Work to be completed :: Each entry must be output once more without any change.

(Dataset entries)

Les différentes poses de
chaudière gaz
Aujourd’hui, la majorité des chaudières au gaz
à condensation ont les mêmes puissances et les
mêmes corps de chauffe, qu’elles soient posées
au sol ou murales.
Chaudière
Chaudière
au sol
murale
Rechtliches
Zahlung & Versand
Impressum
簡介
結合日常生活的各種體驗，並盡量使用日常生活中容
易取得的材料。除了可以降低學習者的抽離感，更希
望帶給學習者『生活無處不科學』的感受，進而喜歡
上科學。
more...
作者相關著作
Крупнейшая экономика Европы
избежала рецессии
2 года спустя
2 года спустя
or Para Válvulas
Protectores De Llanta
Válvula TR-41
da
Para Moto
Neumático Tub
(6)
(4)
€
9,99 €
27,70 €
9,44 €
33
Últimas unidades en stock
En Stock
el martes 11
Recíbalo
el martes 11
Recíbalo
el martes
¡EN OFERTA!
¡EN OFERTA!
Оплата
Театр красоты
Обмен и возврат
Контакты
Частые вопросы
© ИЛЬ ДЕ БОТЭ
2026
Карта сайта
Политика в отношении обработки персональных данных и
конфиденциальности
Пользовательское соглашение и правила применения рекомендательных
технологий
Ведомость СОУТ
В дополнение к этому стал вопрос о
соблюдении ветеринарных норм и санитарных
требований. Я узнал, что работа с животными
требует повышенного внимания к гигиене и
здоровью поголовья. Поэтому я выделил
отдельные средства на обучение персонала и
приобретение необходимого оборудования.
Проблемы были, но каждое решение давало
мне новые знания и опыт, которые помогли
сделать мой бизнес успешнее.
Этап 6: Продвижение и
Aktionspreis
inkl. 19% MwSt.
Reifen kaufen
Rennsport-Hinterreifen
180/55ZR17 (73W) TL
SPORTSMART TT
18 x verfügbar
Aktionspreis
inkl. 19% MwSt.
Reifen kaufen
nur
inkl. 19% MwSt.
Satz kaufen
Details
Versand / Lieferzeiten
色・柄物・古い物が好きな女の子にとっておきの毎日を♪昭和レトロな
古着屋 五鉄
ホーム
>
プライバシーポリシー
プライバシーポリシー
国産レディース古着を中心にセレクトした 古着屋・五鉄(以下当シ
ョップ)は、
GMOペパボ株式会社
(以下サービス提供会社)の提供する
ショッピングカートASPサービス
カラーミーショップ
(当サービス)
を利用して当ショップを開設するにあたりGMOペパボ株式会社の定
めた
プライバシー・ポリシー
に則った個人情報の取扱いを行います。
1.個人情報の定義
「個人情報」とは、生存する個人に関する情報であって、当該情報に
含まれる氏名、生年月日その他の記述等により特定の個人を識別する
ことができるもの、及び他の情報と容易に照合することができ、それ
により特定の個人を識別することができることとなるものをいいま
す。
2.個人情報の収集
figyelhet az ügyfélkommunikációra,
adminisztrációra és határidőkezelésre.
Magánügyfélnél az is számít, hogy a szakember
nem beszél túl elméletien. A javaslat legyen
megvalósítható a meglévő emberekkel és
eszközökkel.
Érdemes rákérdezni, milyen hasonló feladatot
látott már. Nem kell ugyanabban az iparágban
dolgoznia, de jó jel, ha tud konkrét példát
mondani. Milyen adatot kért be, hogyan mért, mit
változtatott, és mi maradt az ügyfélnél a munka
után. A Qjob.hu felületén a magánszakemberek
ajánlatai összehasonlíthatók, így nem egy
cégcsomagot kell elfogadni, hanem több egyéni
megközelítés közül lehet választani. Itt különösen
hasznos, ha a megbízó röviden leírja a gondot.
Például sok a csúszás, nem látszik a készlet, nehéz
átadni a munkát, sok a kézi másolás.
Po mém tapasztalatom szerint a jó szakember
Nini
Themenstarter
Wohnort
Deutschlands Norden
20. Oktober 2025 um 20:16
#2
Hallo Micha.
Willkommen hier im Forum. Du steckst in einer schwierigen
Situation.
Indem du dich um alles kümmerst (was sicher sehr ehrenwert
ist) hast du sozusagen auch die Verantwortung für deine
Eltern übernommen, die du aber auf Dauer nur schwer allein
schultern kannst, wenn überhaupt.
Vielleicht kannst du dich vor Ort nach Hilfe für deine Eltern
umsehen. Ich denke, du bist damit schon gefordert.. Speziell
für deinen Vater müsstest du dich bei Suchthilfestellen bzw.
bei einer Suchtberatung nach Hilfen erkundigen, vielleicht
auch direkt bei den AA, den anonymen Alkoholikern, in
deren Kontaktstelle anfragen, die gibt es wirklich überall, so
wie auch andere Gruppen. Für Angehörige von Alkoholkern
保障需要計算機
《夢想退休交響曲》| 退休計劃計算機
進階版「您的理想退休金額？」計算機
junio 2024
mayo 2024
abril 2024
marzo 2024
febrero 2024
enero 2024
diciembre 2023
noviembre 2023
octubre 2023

Result ::
Les différentes poses de
chaudière gaz
Aujourd’hui, la majorité des chaudières au gaz
à condensation ont les mêmes puissances et les
mêmes corps de chauffe, qu’elles soient posées
au sol ou murales.
Chaudière
Chaudière
au sol
murale
Rechtliches
Zahlung & Versand
Impressum
簡介
結合日常生活的各種體驗，並盡量使用日常生活中容
易取得的材料。除了可以降低學習者的抽離感，更希
望帶給學習者『生活無處不科學』的感受，進而喜歡
上科學。
more...
作者相關著作
Крупнейшая экономика Европы
избежала рецессии
2 года спустя
2 года спустя
or Para Válvulas
Protectores De Llanta
Válvula TR-41
da
Para Moto
Neumático Tub
(6)
(4)
€
9,99 €
27,70 €
9,44 €
33
Últimas unidades en stock
En Stock
el martes 11
Recíbalo
el martes 11
Recíbalo
el martes
¡EN OFERTA!
¡EN OFERTA!
Оплата
Театр красоты
Обмен и возврат
Контакты
Частые вопросы
© ИЛЬ ДЕ БОТЭ
2026
Карта сайта
Политика в отношении обработки персональных данных и
конфиденциальности
Пользовательское соглашение и правила применения рекомендательных
технологий
Ведомость СОУТ
В дополнение к этому стал вопрос о
соблюдении ветеринарных норм и санитарных
требований. Я узнал, что работа с животными
требует повышенного внимания к гигиене и
здоровью поголовья. Поэтому я выделил
отдельные средства на обучение персонала и
приобретение необходимого оборудования.
Проблемы были, но каждое решение давало
мне новые знания и опыт, которые помогли
сделать мой бизнес успешнее.
Этап 6: Продвижение и
Aktionspreis
inkl. 19% MwSt.
Reifen kaufen
Rennsport-Hinterreifen
180/55ZR17 (73W) TL
SPORTSMART TT
18 x verfügbar
Aktionspreis
inkl. 19% MwSt.
Reifen kaufen
nur
inkl. 19% MwSt.
Satz kaufen
Details
Versand / Lieferzeiten
色・柄物・古い物が好きな女の子にとっておきの毎日を♪昭和レトロな
古着屋 五鉄
ホーム
>
プライバシーポリシー
プライバシーポリシー
国産レディース古着を中心にセレクトした 古着屋・五鉄(以下当シ
ョップ)は、
GMOペパボ株式会社
(以下サービス提供会社)の提供する
ショッピングカートASPサービス
カラーミーショップ
(当サービス)
を利用して当ショップを開設するにあたりGMOペパボ株式会社の定
めた
プライバシー・ポリシー
に則った個人情報の取扱いを行います。
1.個人情報の定義
「個人情報」とは、生存する個人に関する情報であって、当該情報に
含まれる氏名、生年月日その他の記述等により特定の個人を識別する
ことができるもの、及び他の情報と容易に照合することができ、それ
により特定の個人を識別することができることとなるものをいいま
す。
2.個人情報の収集
figyelhet az ügyfélkommunikációra,
adminisztrációra és határidőkezelésre.
Magánügyfélnél az is számít, hogy a szakember
nem beszél túl elméletien. A javaslat legyen
megvalósítható a meglévő emberekkel és
eszközökkel.
Érdemes rákérdezni, milyen hasonló feladatot
látott már. Nem kell ugyanabban az iparágban
dolgoznia, de jó jel, ha tud konkrét példát
mondani. Milyen adatot kért be, hogyan mért, mit
változtatott, és mi maradt az ügyfélnél a munka
után. A Qjob.hu felületén a magánszakemberek
ajánlatai összehasonlíthatók, így nem egy
cégcsomagot kell elfogadni, hanem több egyéni
megközelítés közül lehet választani. Itt különösen
hasznos, ha a megbízó röviden leírja a gondot.
Például sok a csúszás, nem látszik a készlet, nehéz
átadni a munkát, sok a kézi másolás.
Po mém tapasztalatom szerint a jó szakember
Nini
Themenstarter
Wohnort
Deutschlands Norden
20. Oktober 2025 um 20:16
#2
Hallo Micha.
Willkommen hier im Forum. Du steckst in einer schwierigen
Situation.
Indem du dich um alles kümmerst (was sicher sehr ehrenwert
ist) hast du sozusagen auch die Verantwortung für deine
Eltern übernommen, die du aber auf Dauer nur schwer allein
schultern kannst, wenn überhaupt.
Vielleicht kannst du dich vor Ort nach Hilfe für deine Eltern
umsehen. Ich denke, du bist damit schon gefordert.. Speziell
für deinen Vater müsstest du dich bei Suchthilfestellen bzw.
bei einer Suchtberatung nach Hilfen erkundigen, vielleicht
auch direkt bei den AA, den anonymen Alkoholikern, in
deren Kontaktstelle anfragen, die gibt es wirklich überall, so
wie auch andere Gruppen. Für Angehörige von Alkoholkern
保障需要計算機
《夢想退休交響曲》| 退休計劃計算機
進階版「您的理想退休金額？」計算機
junio 2024
mayo 2024
abril 2024
marzo 2024
febrero 2024
enero 2024
diciembre 2023
noviembre 2023
octubre 2023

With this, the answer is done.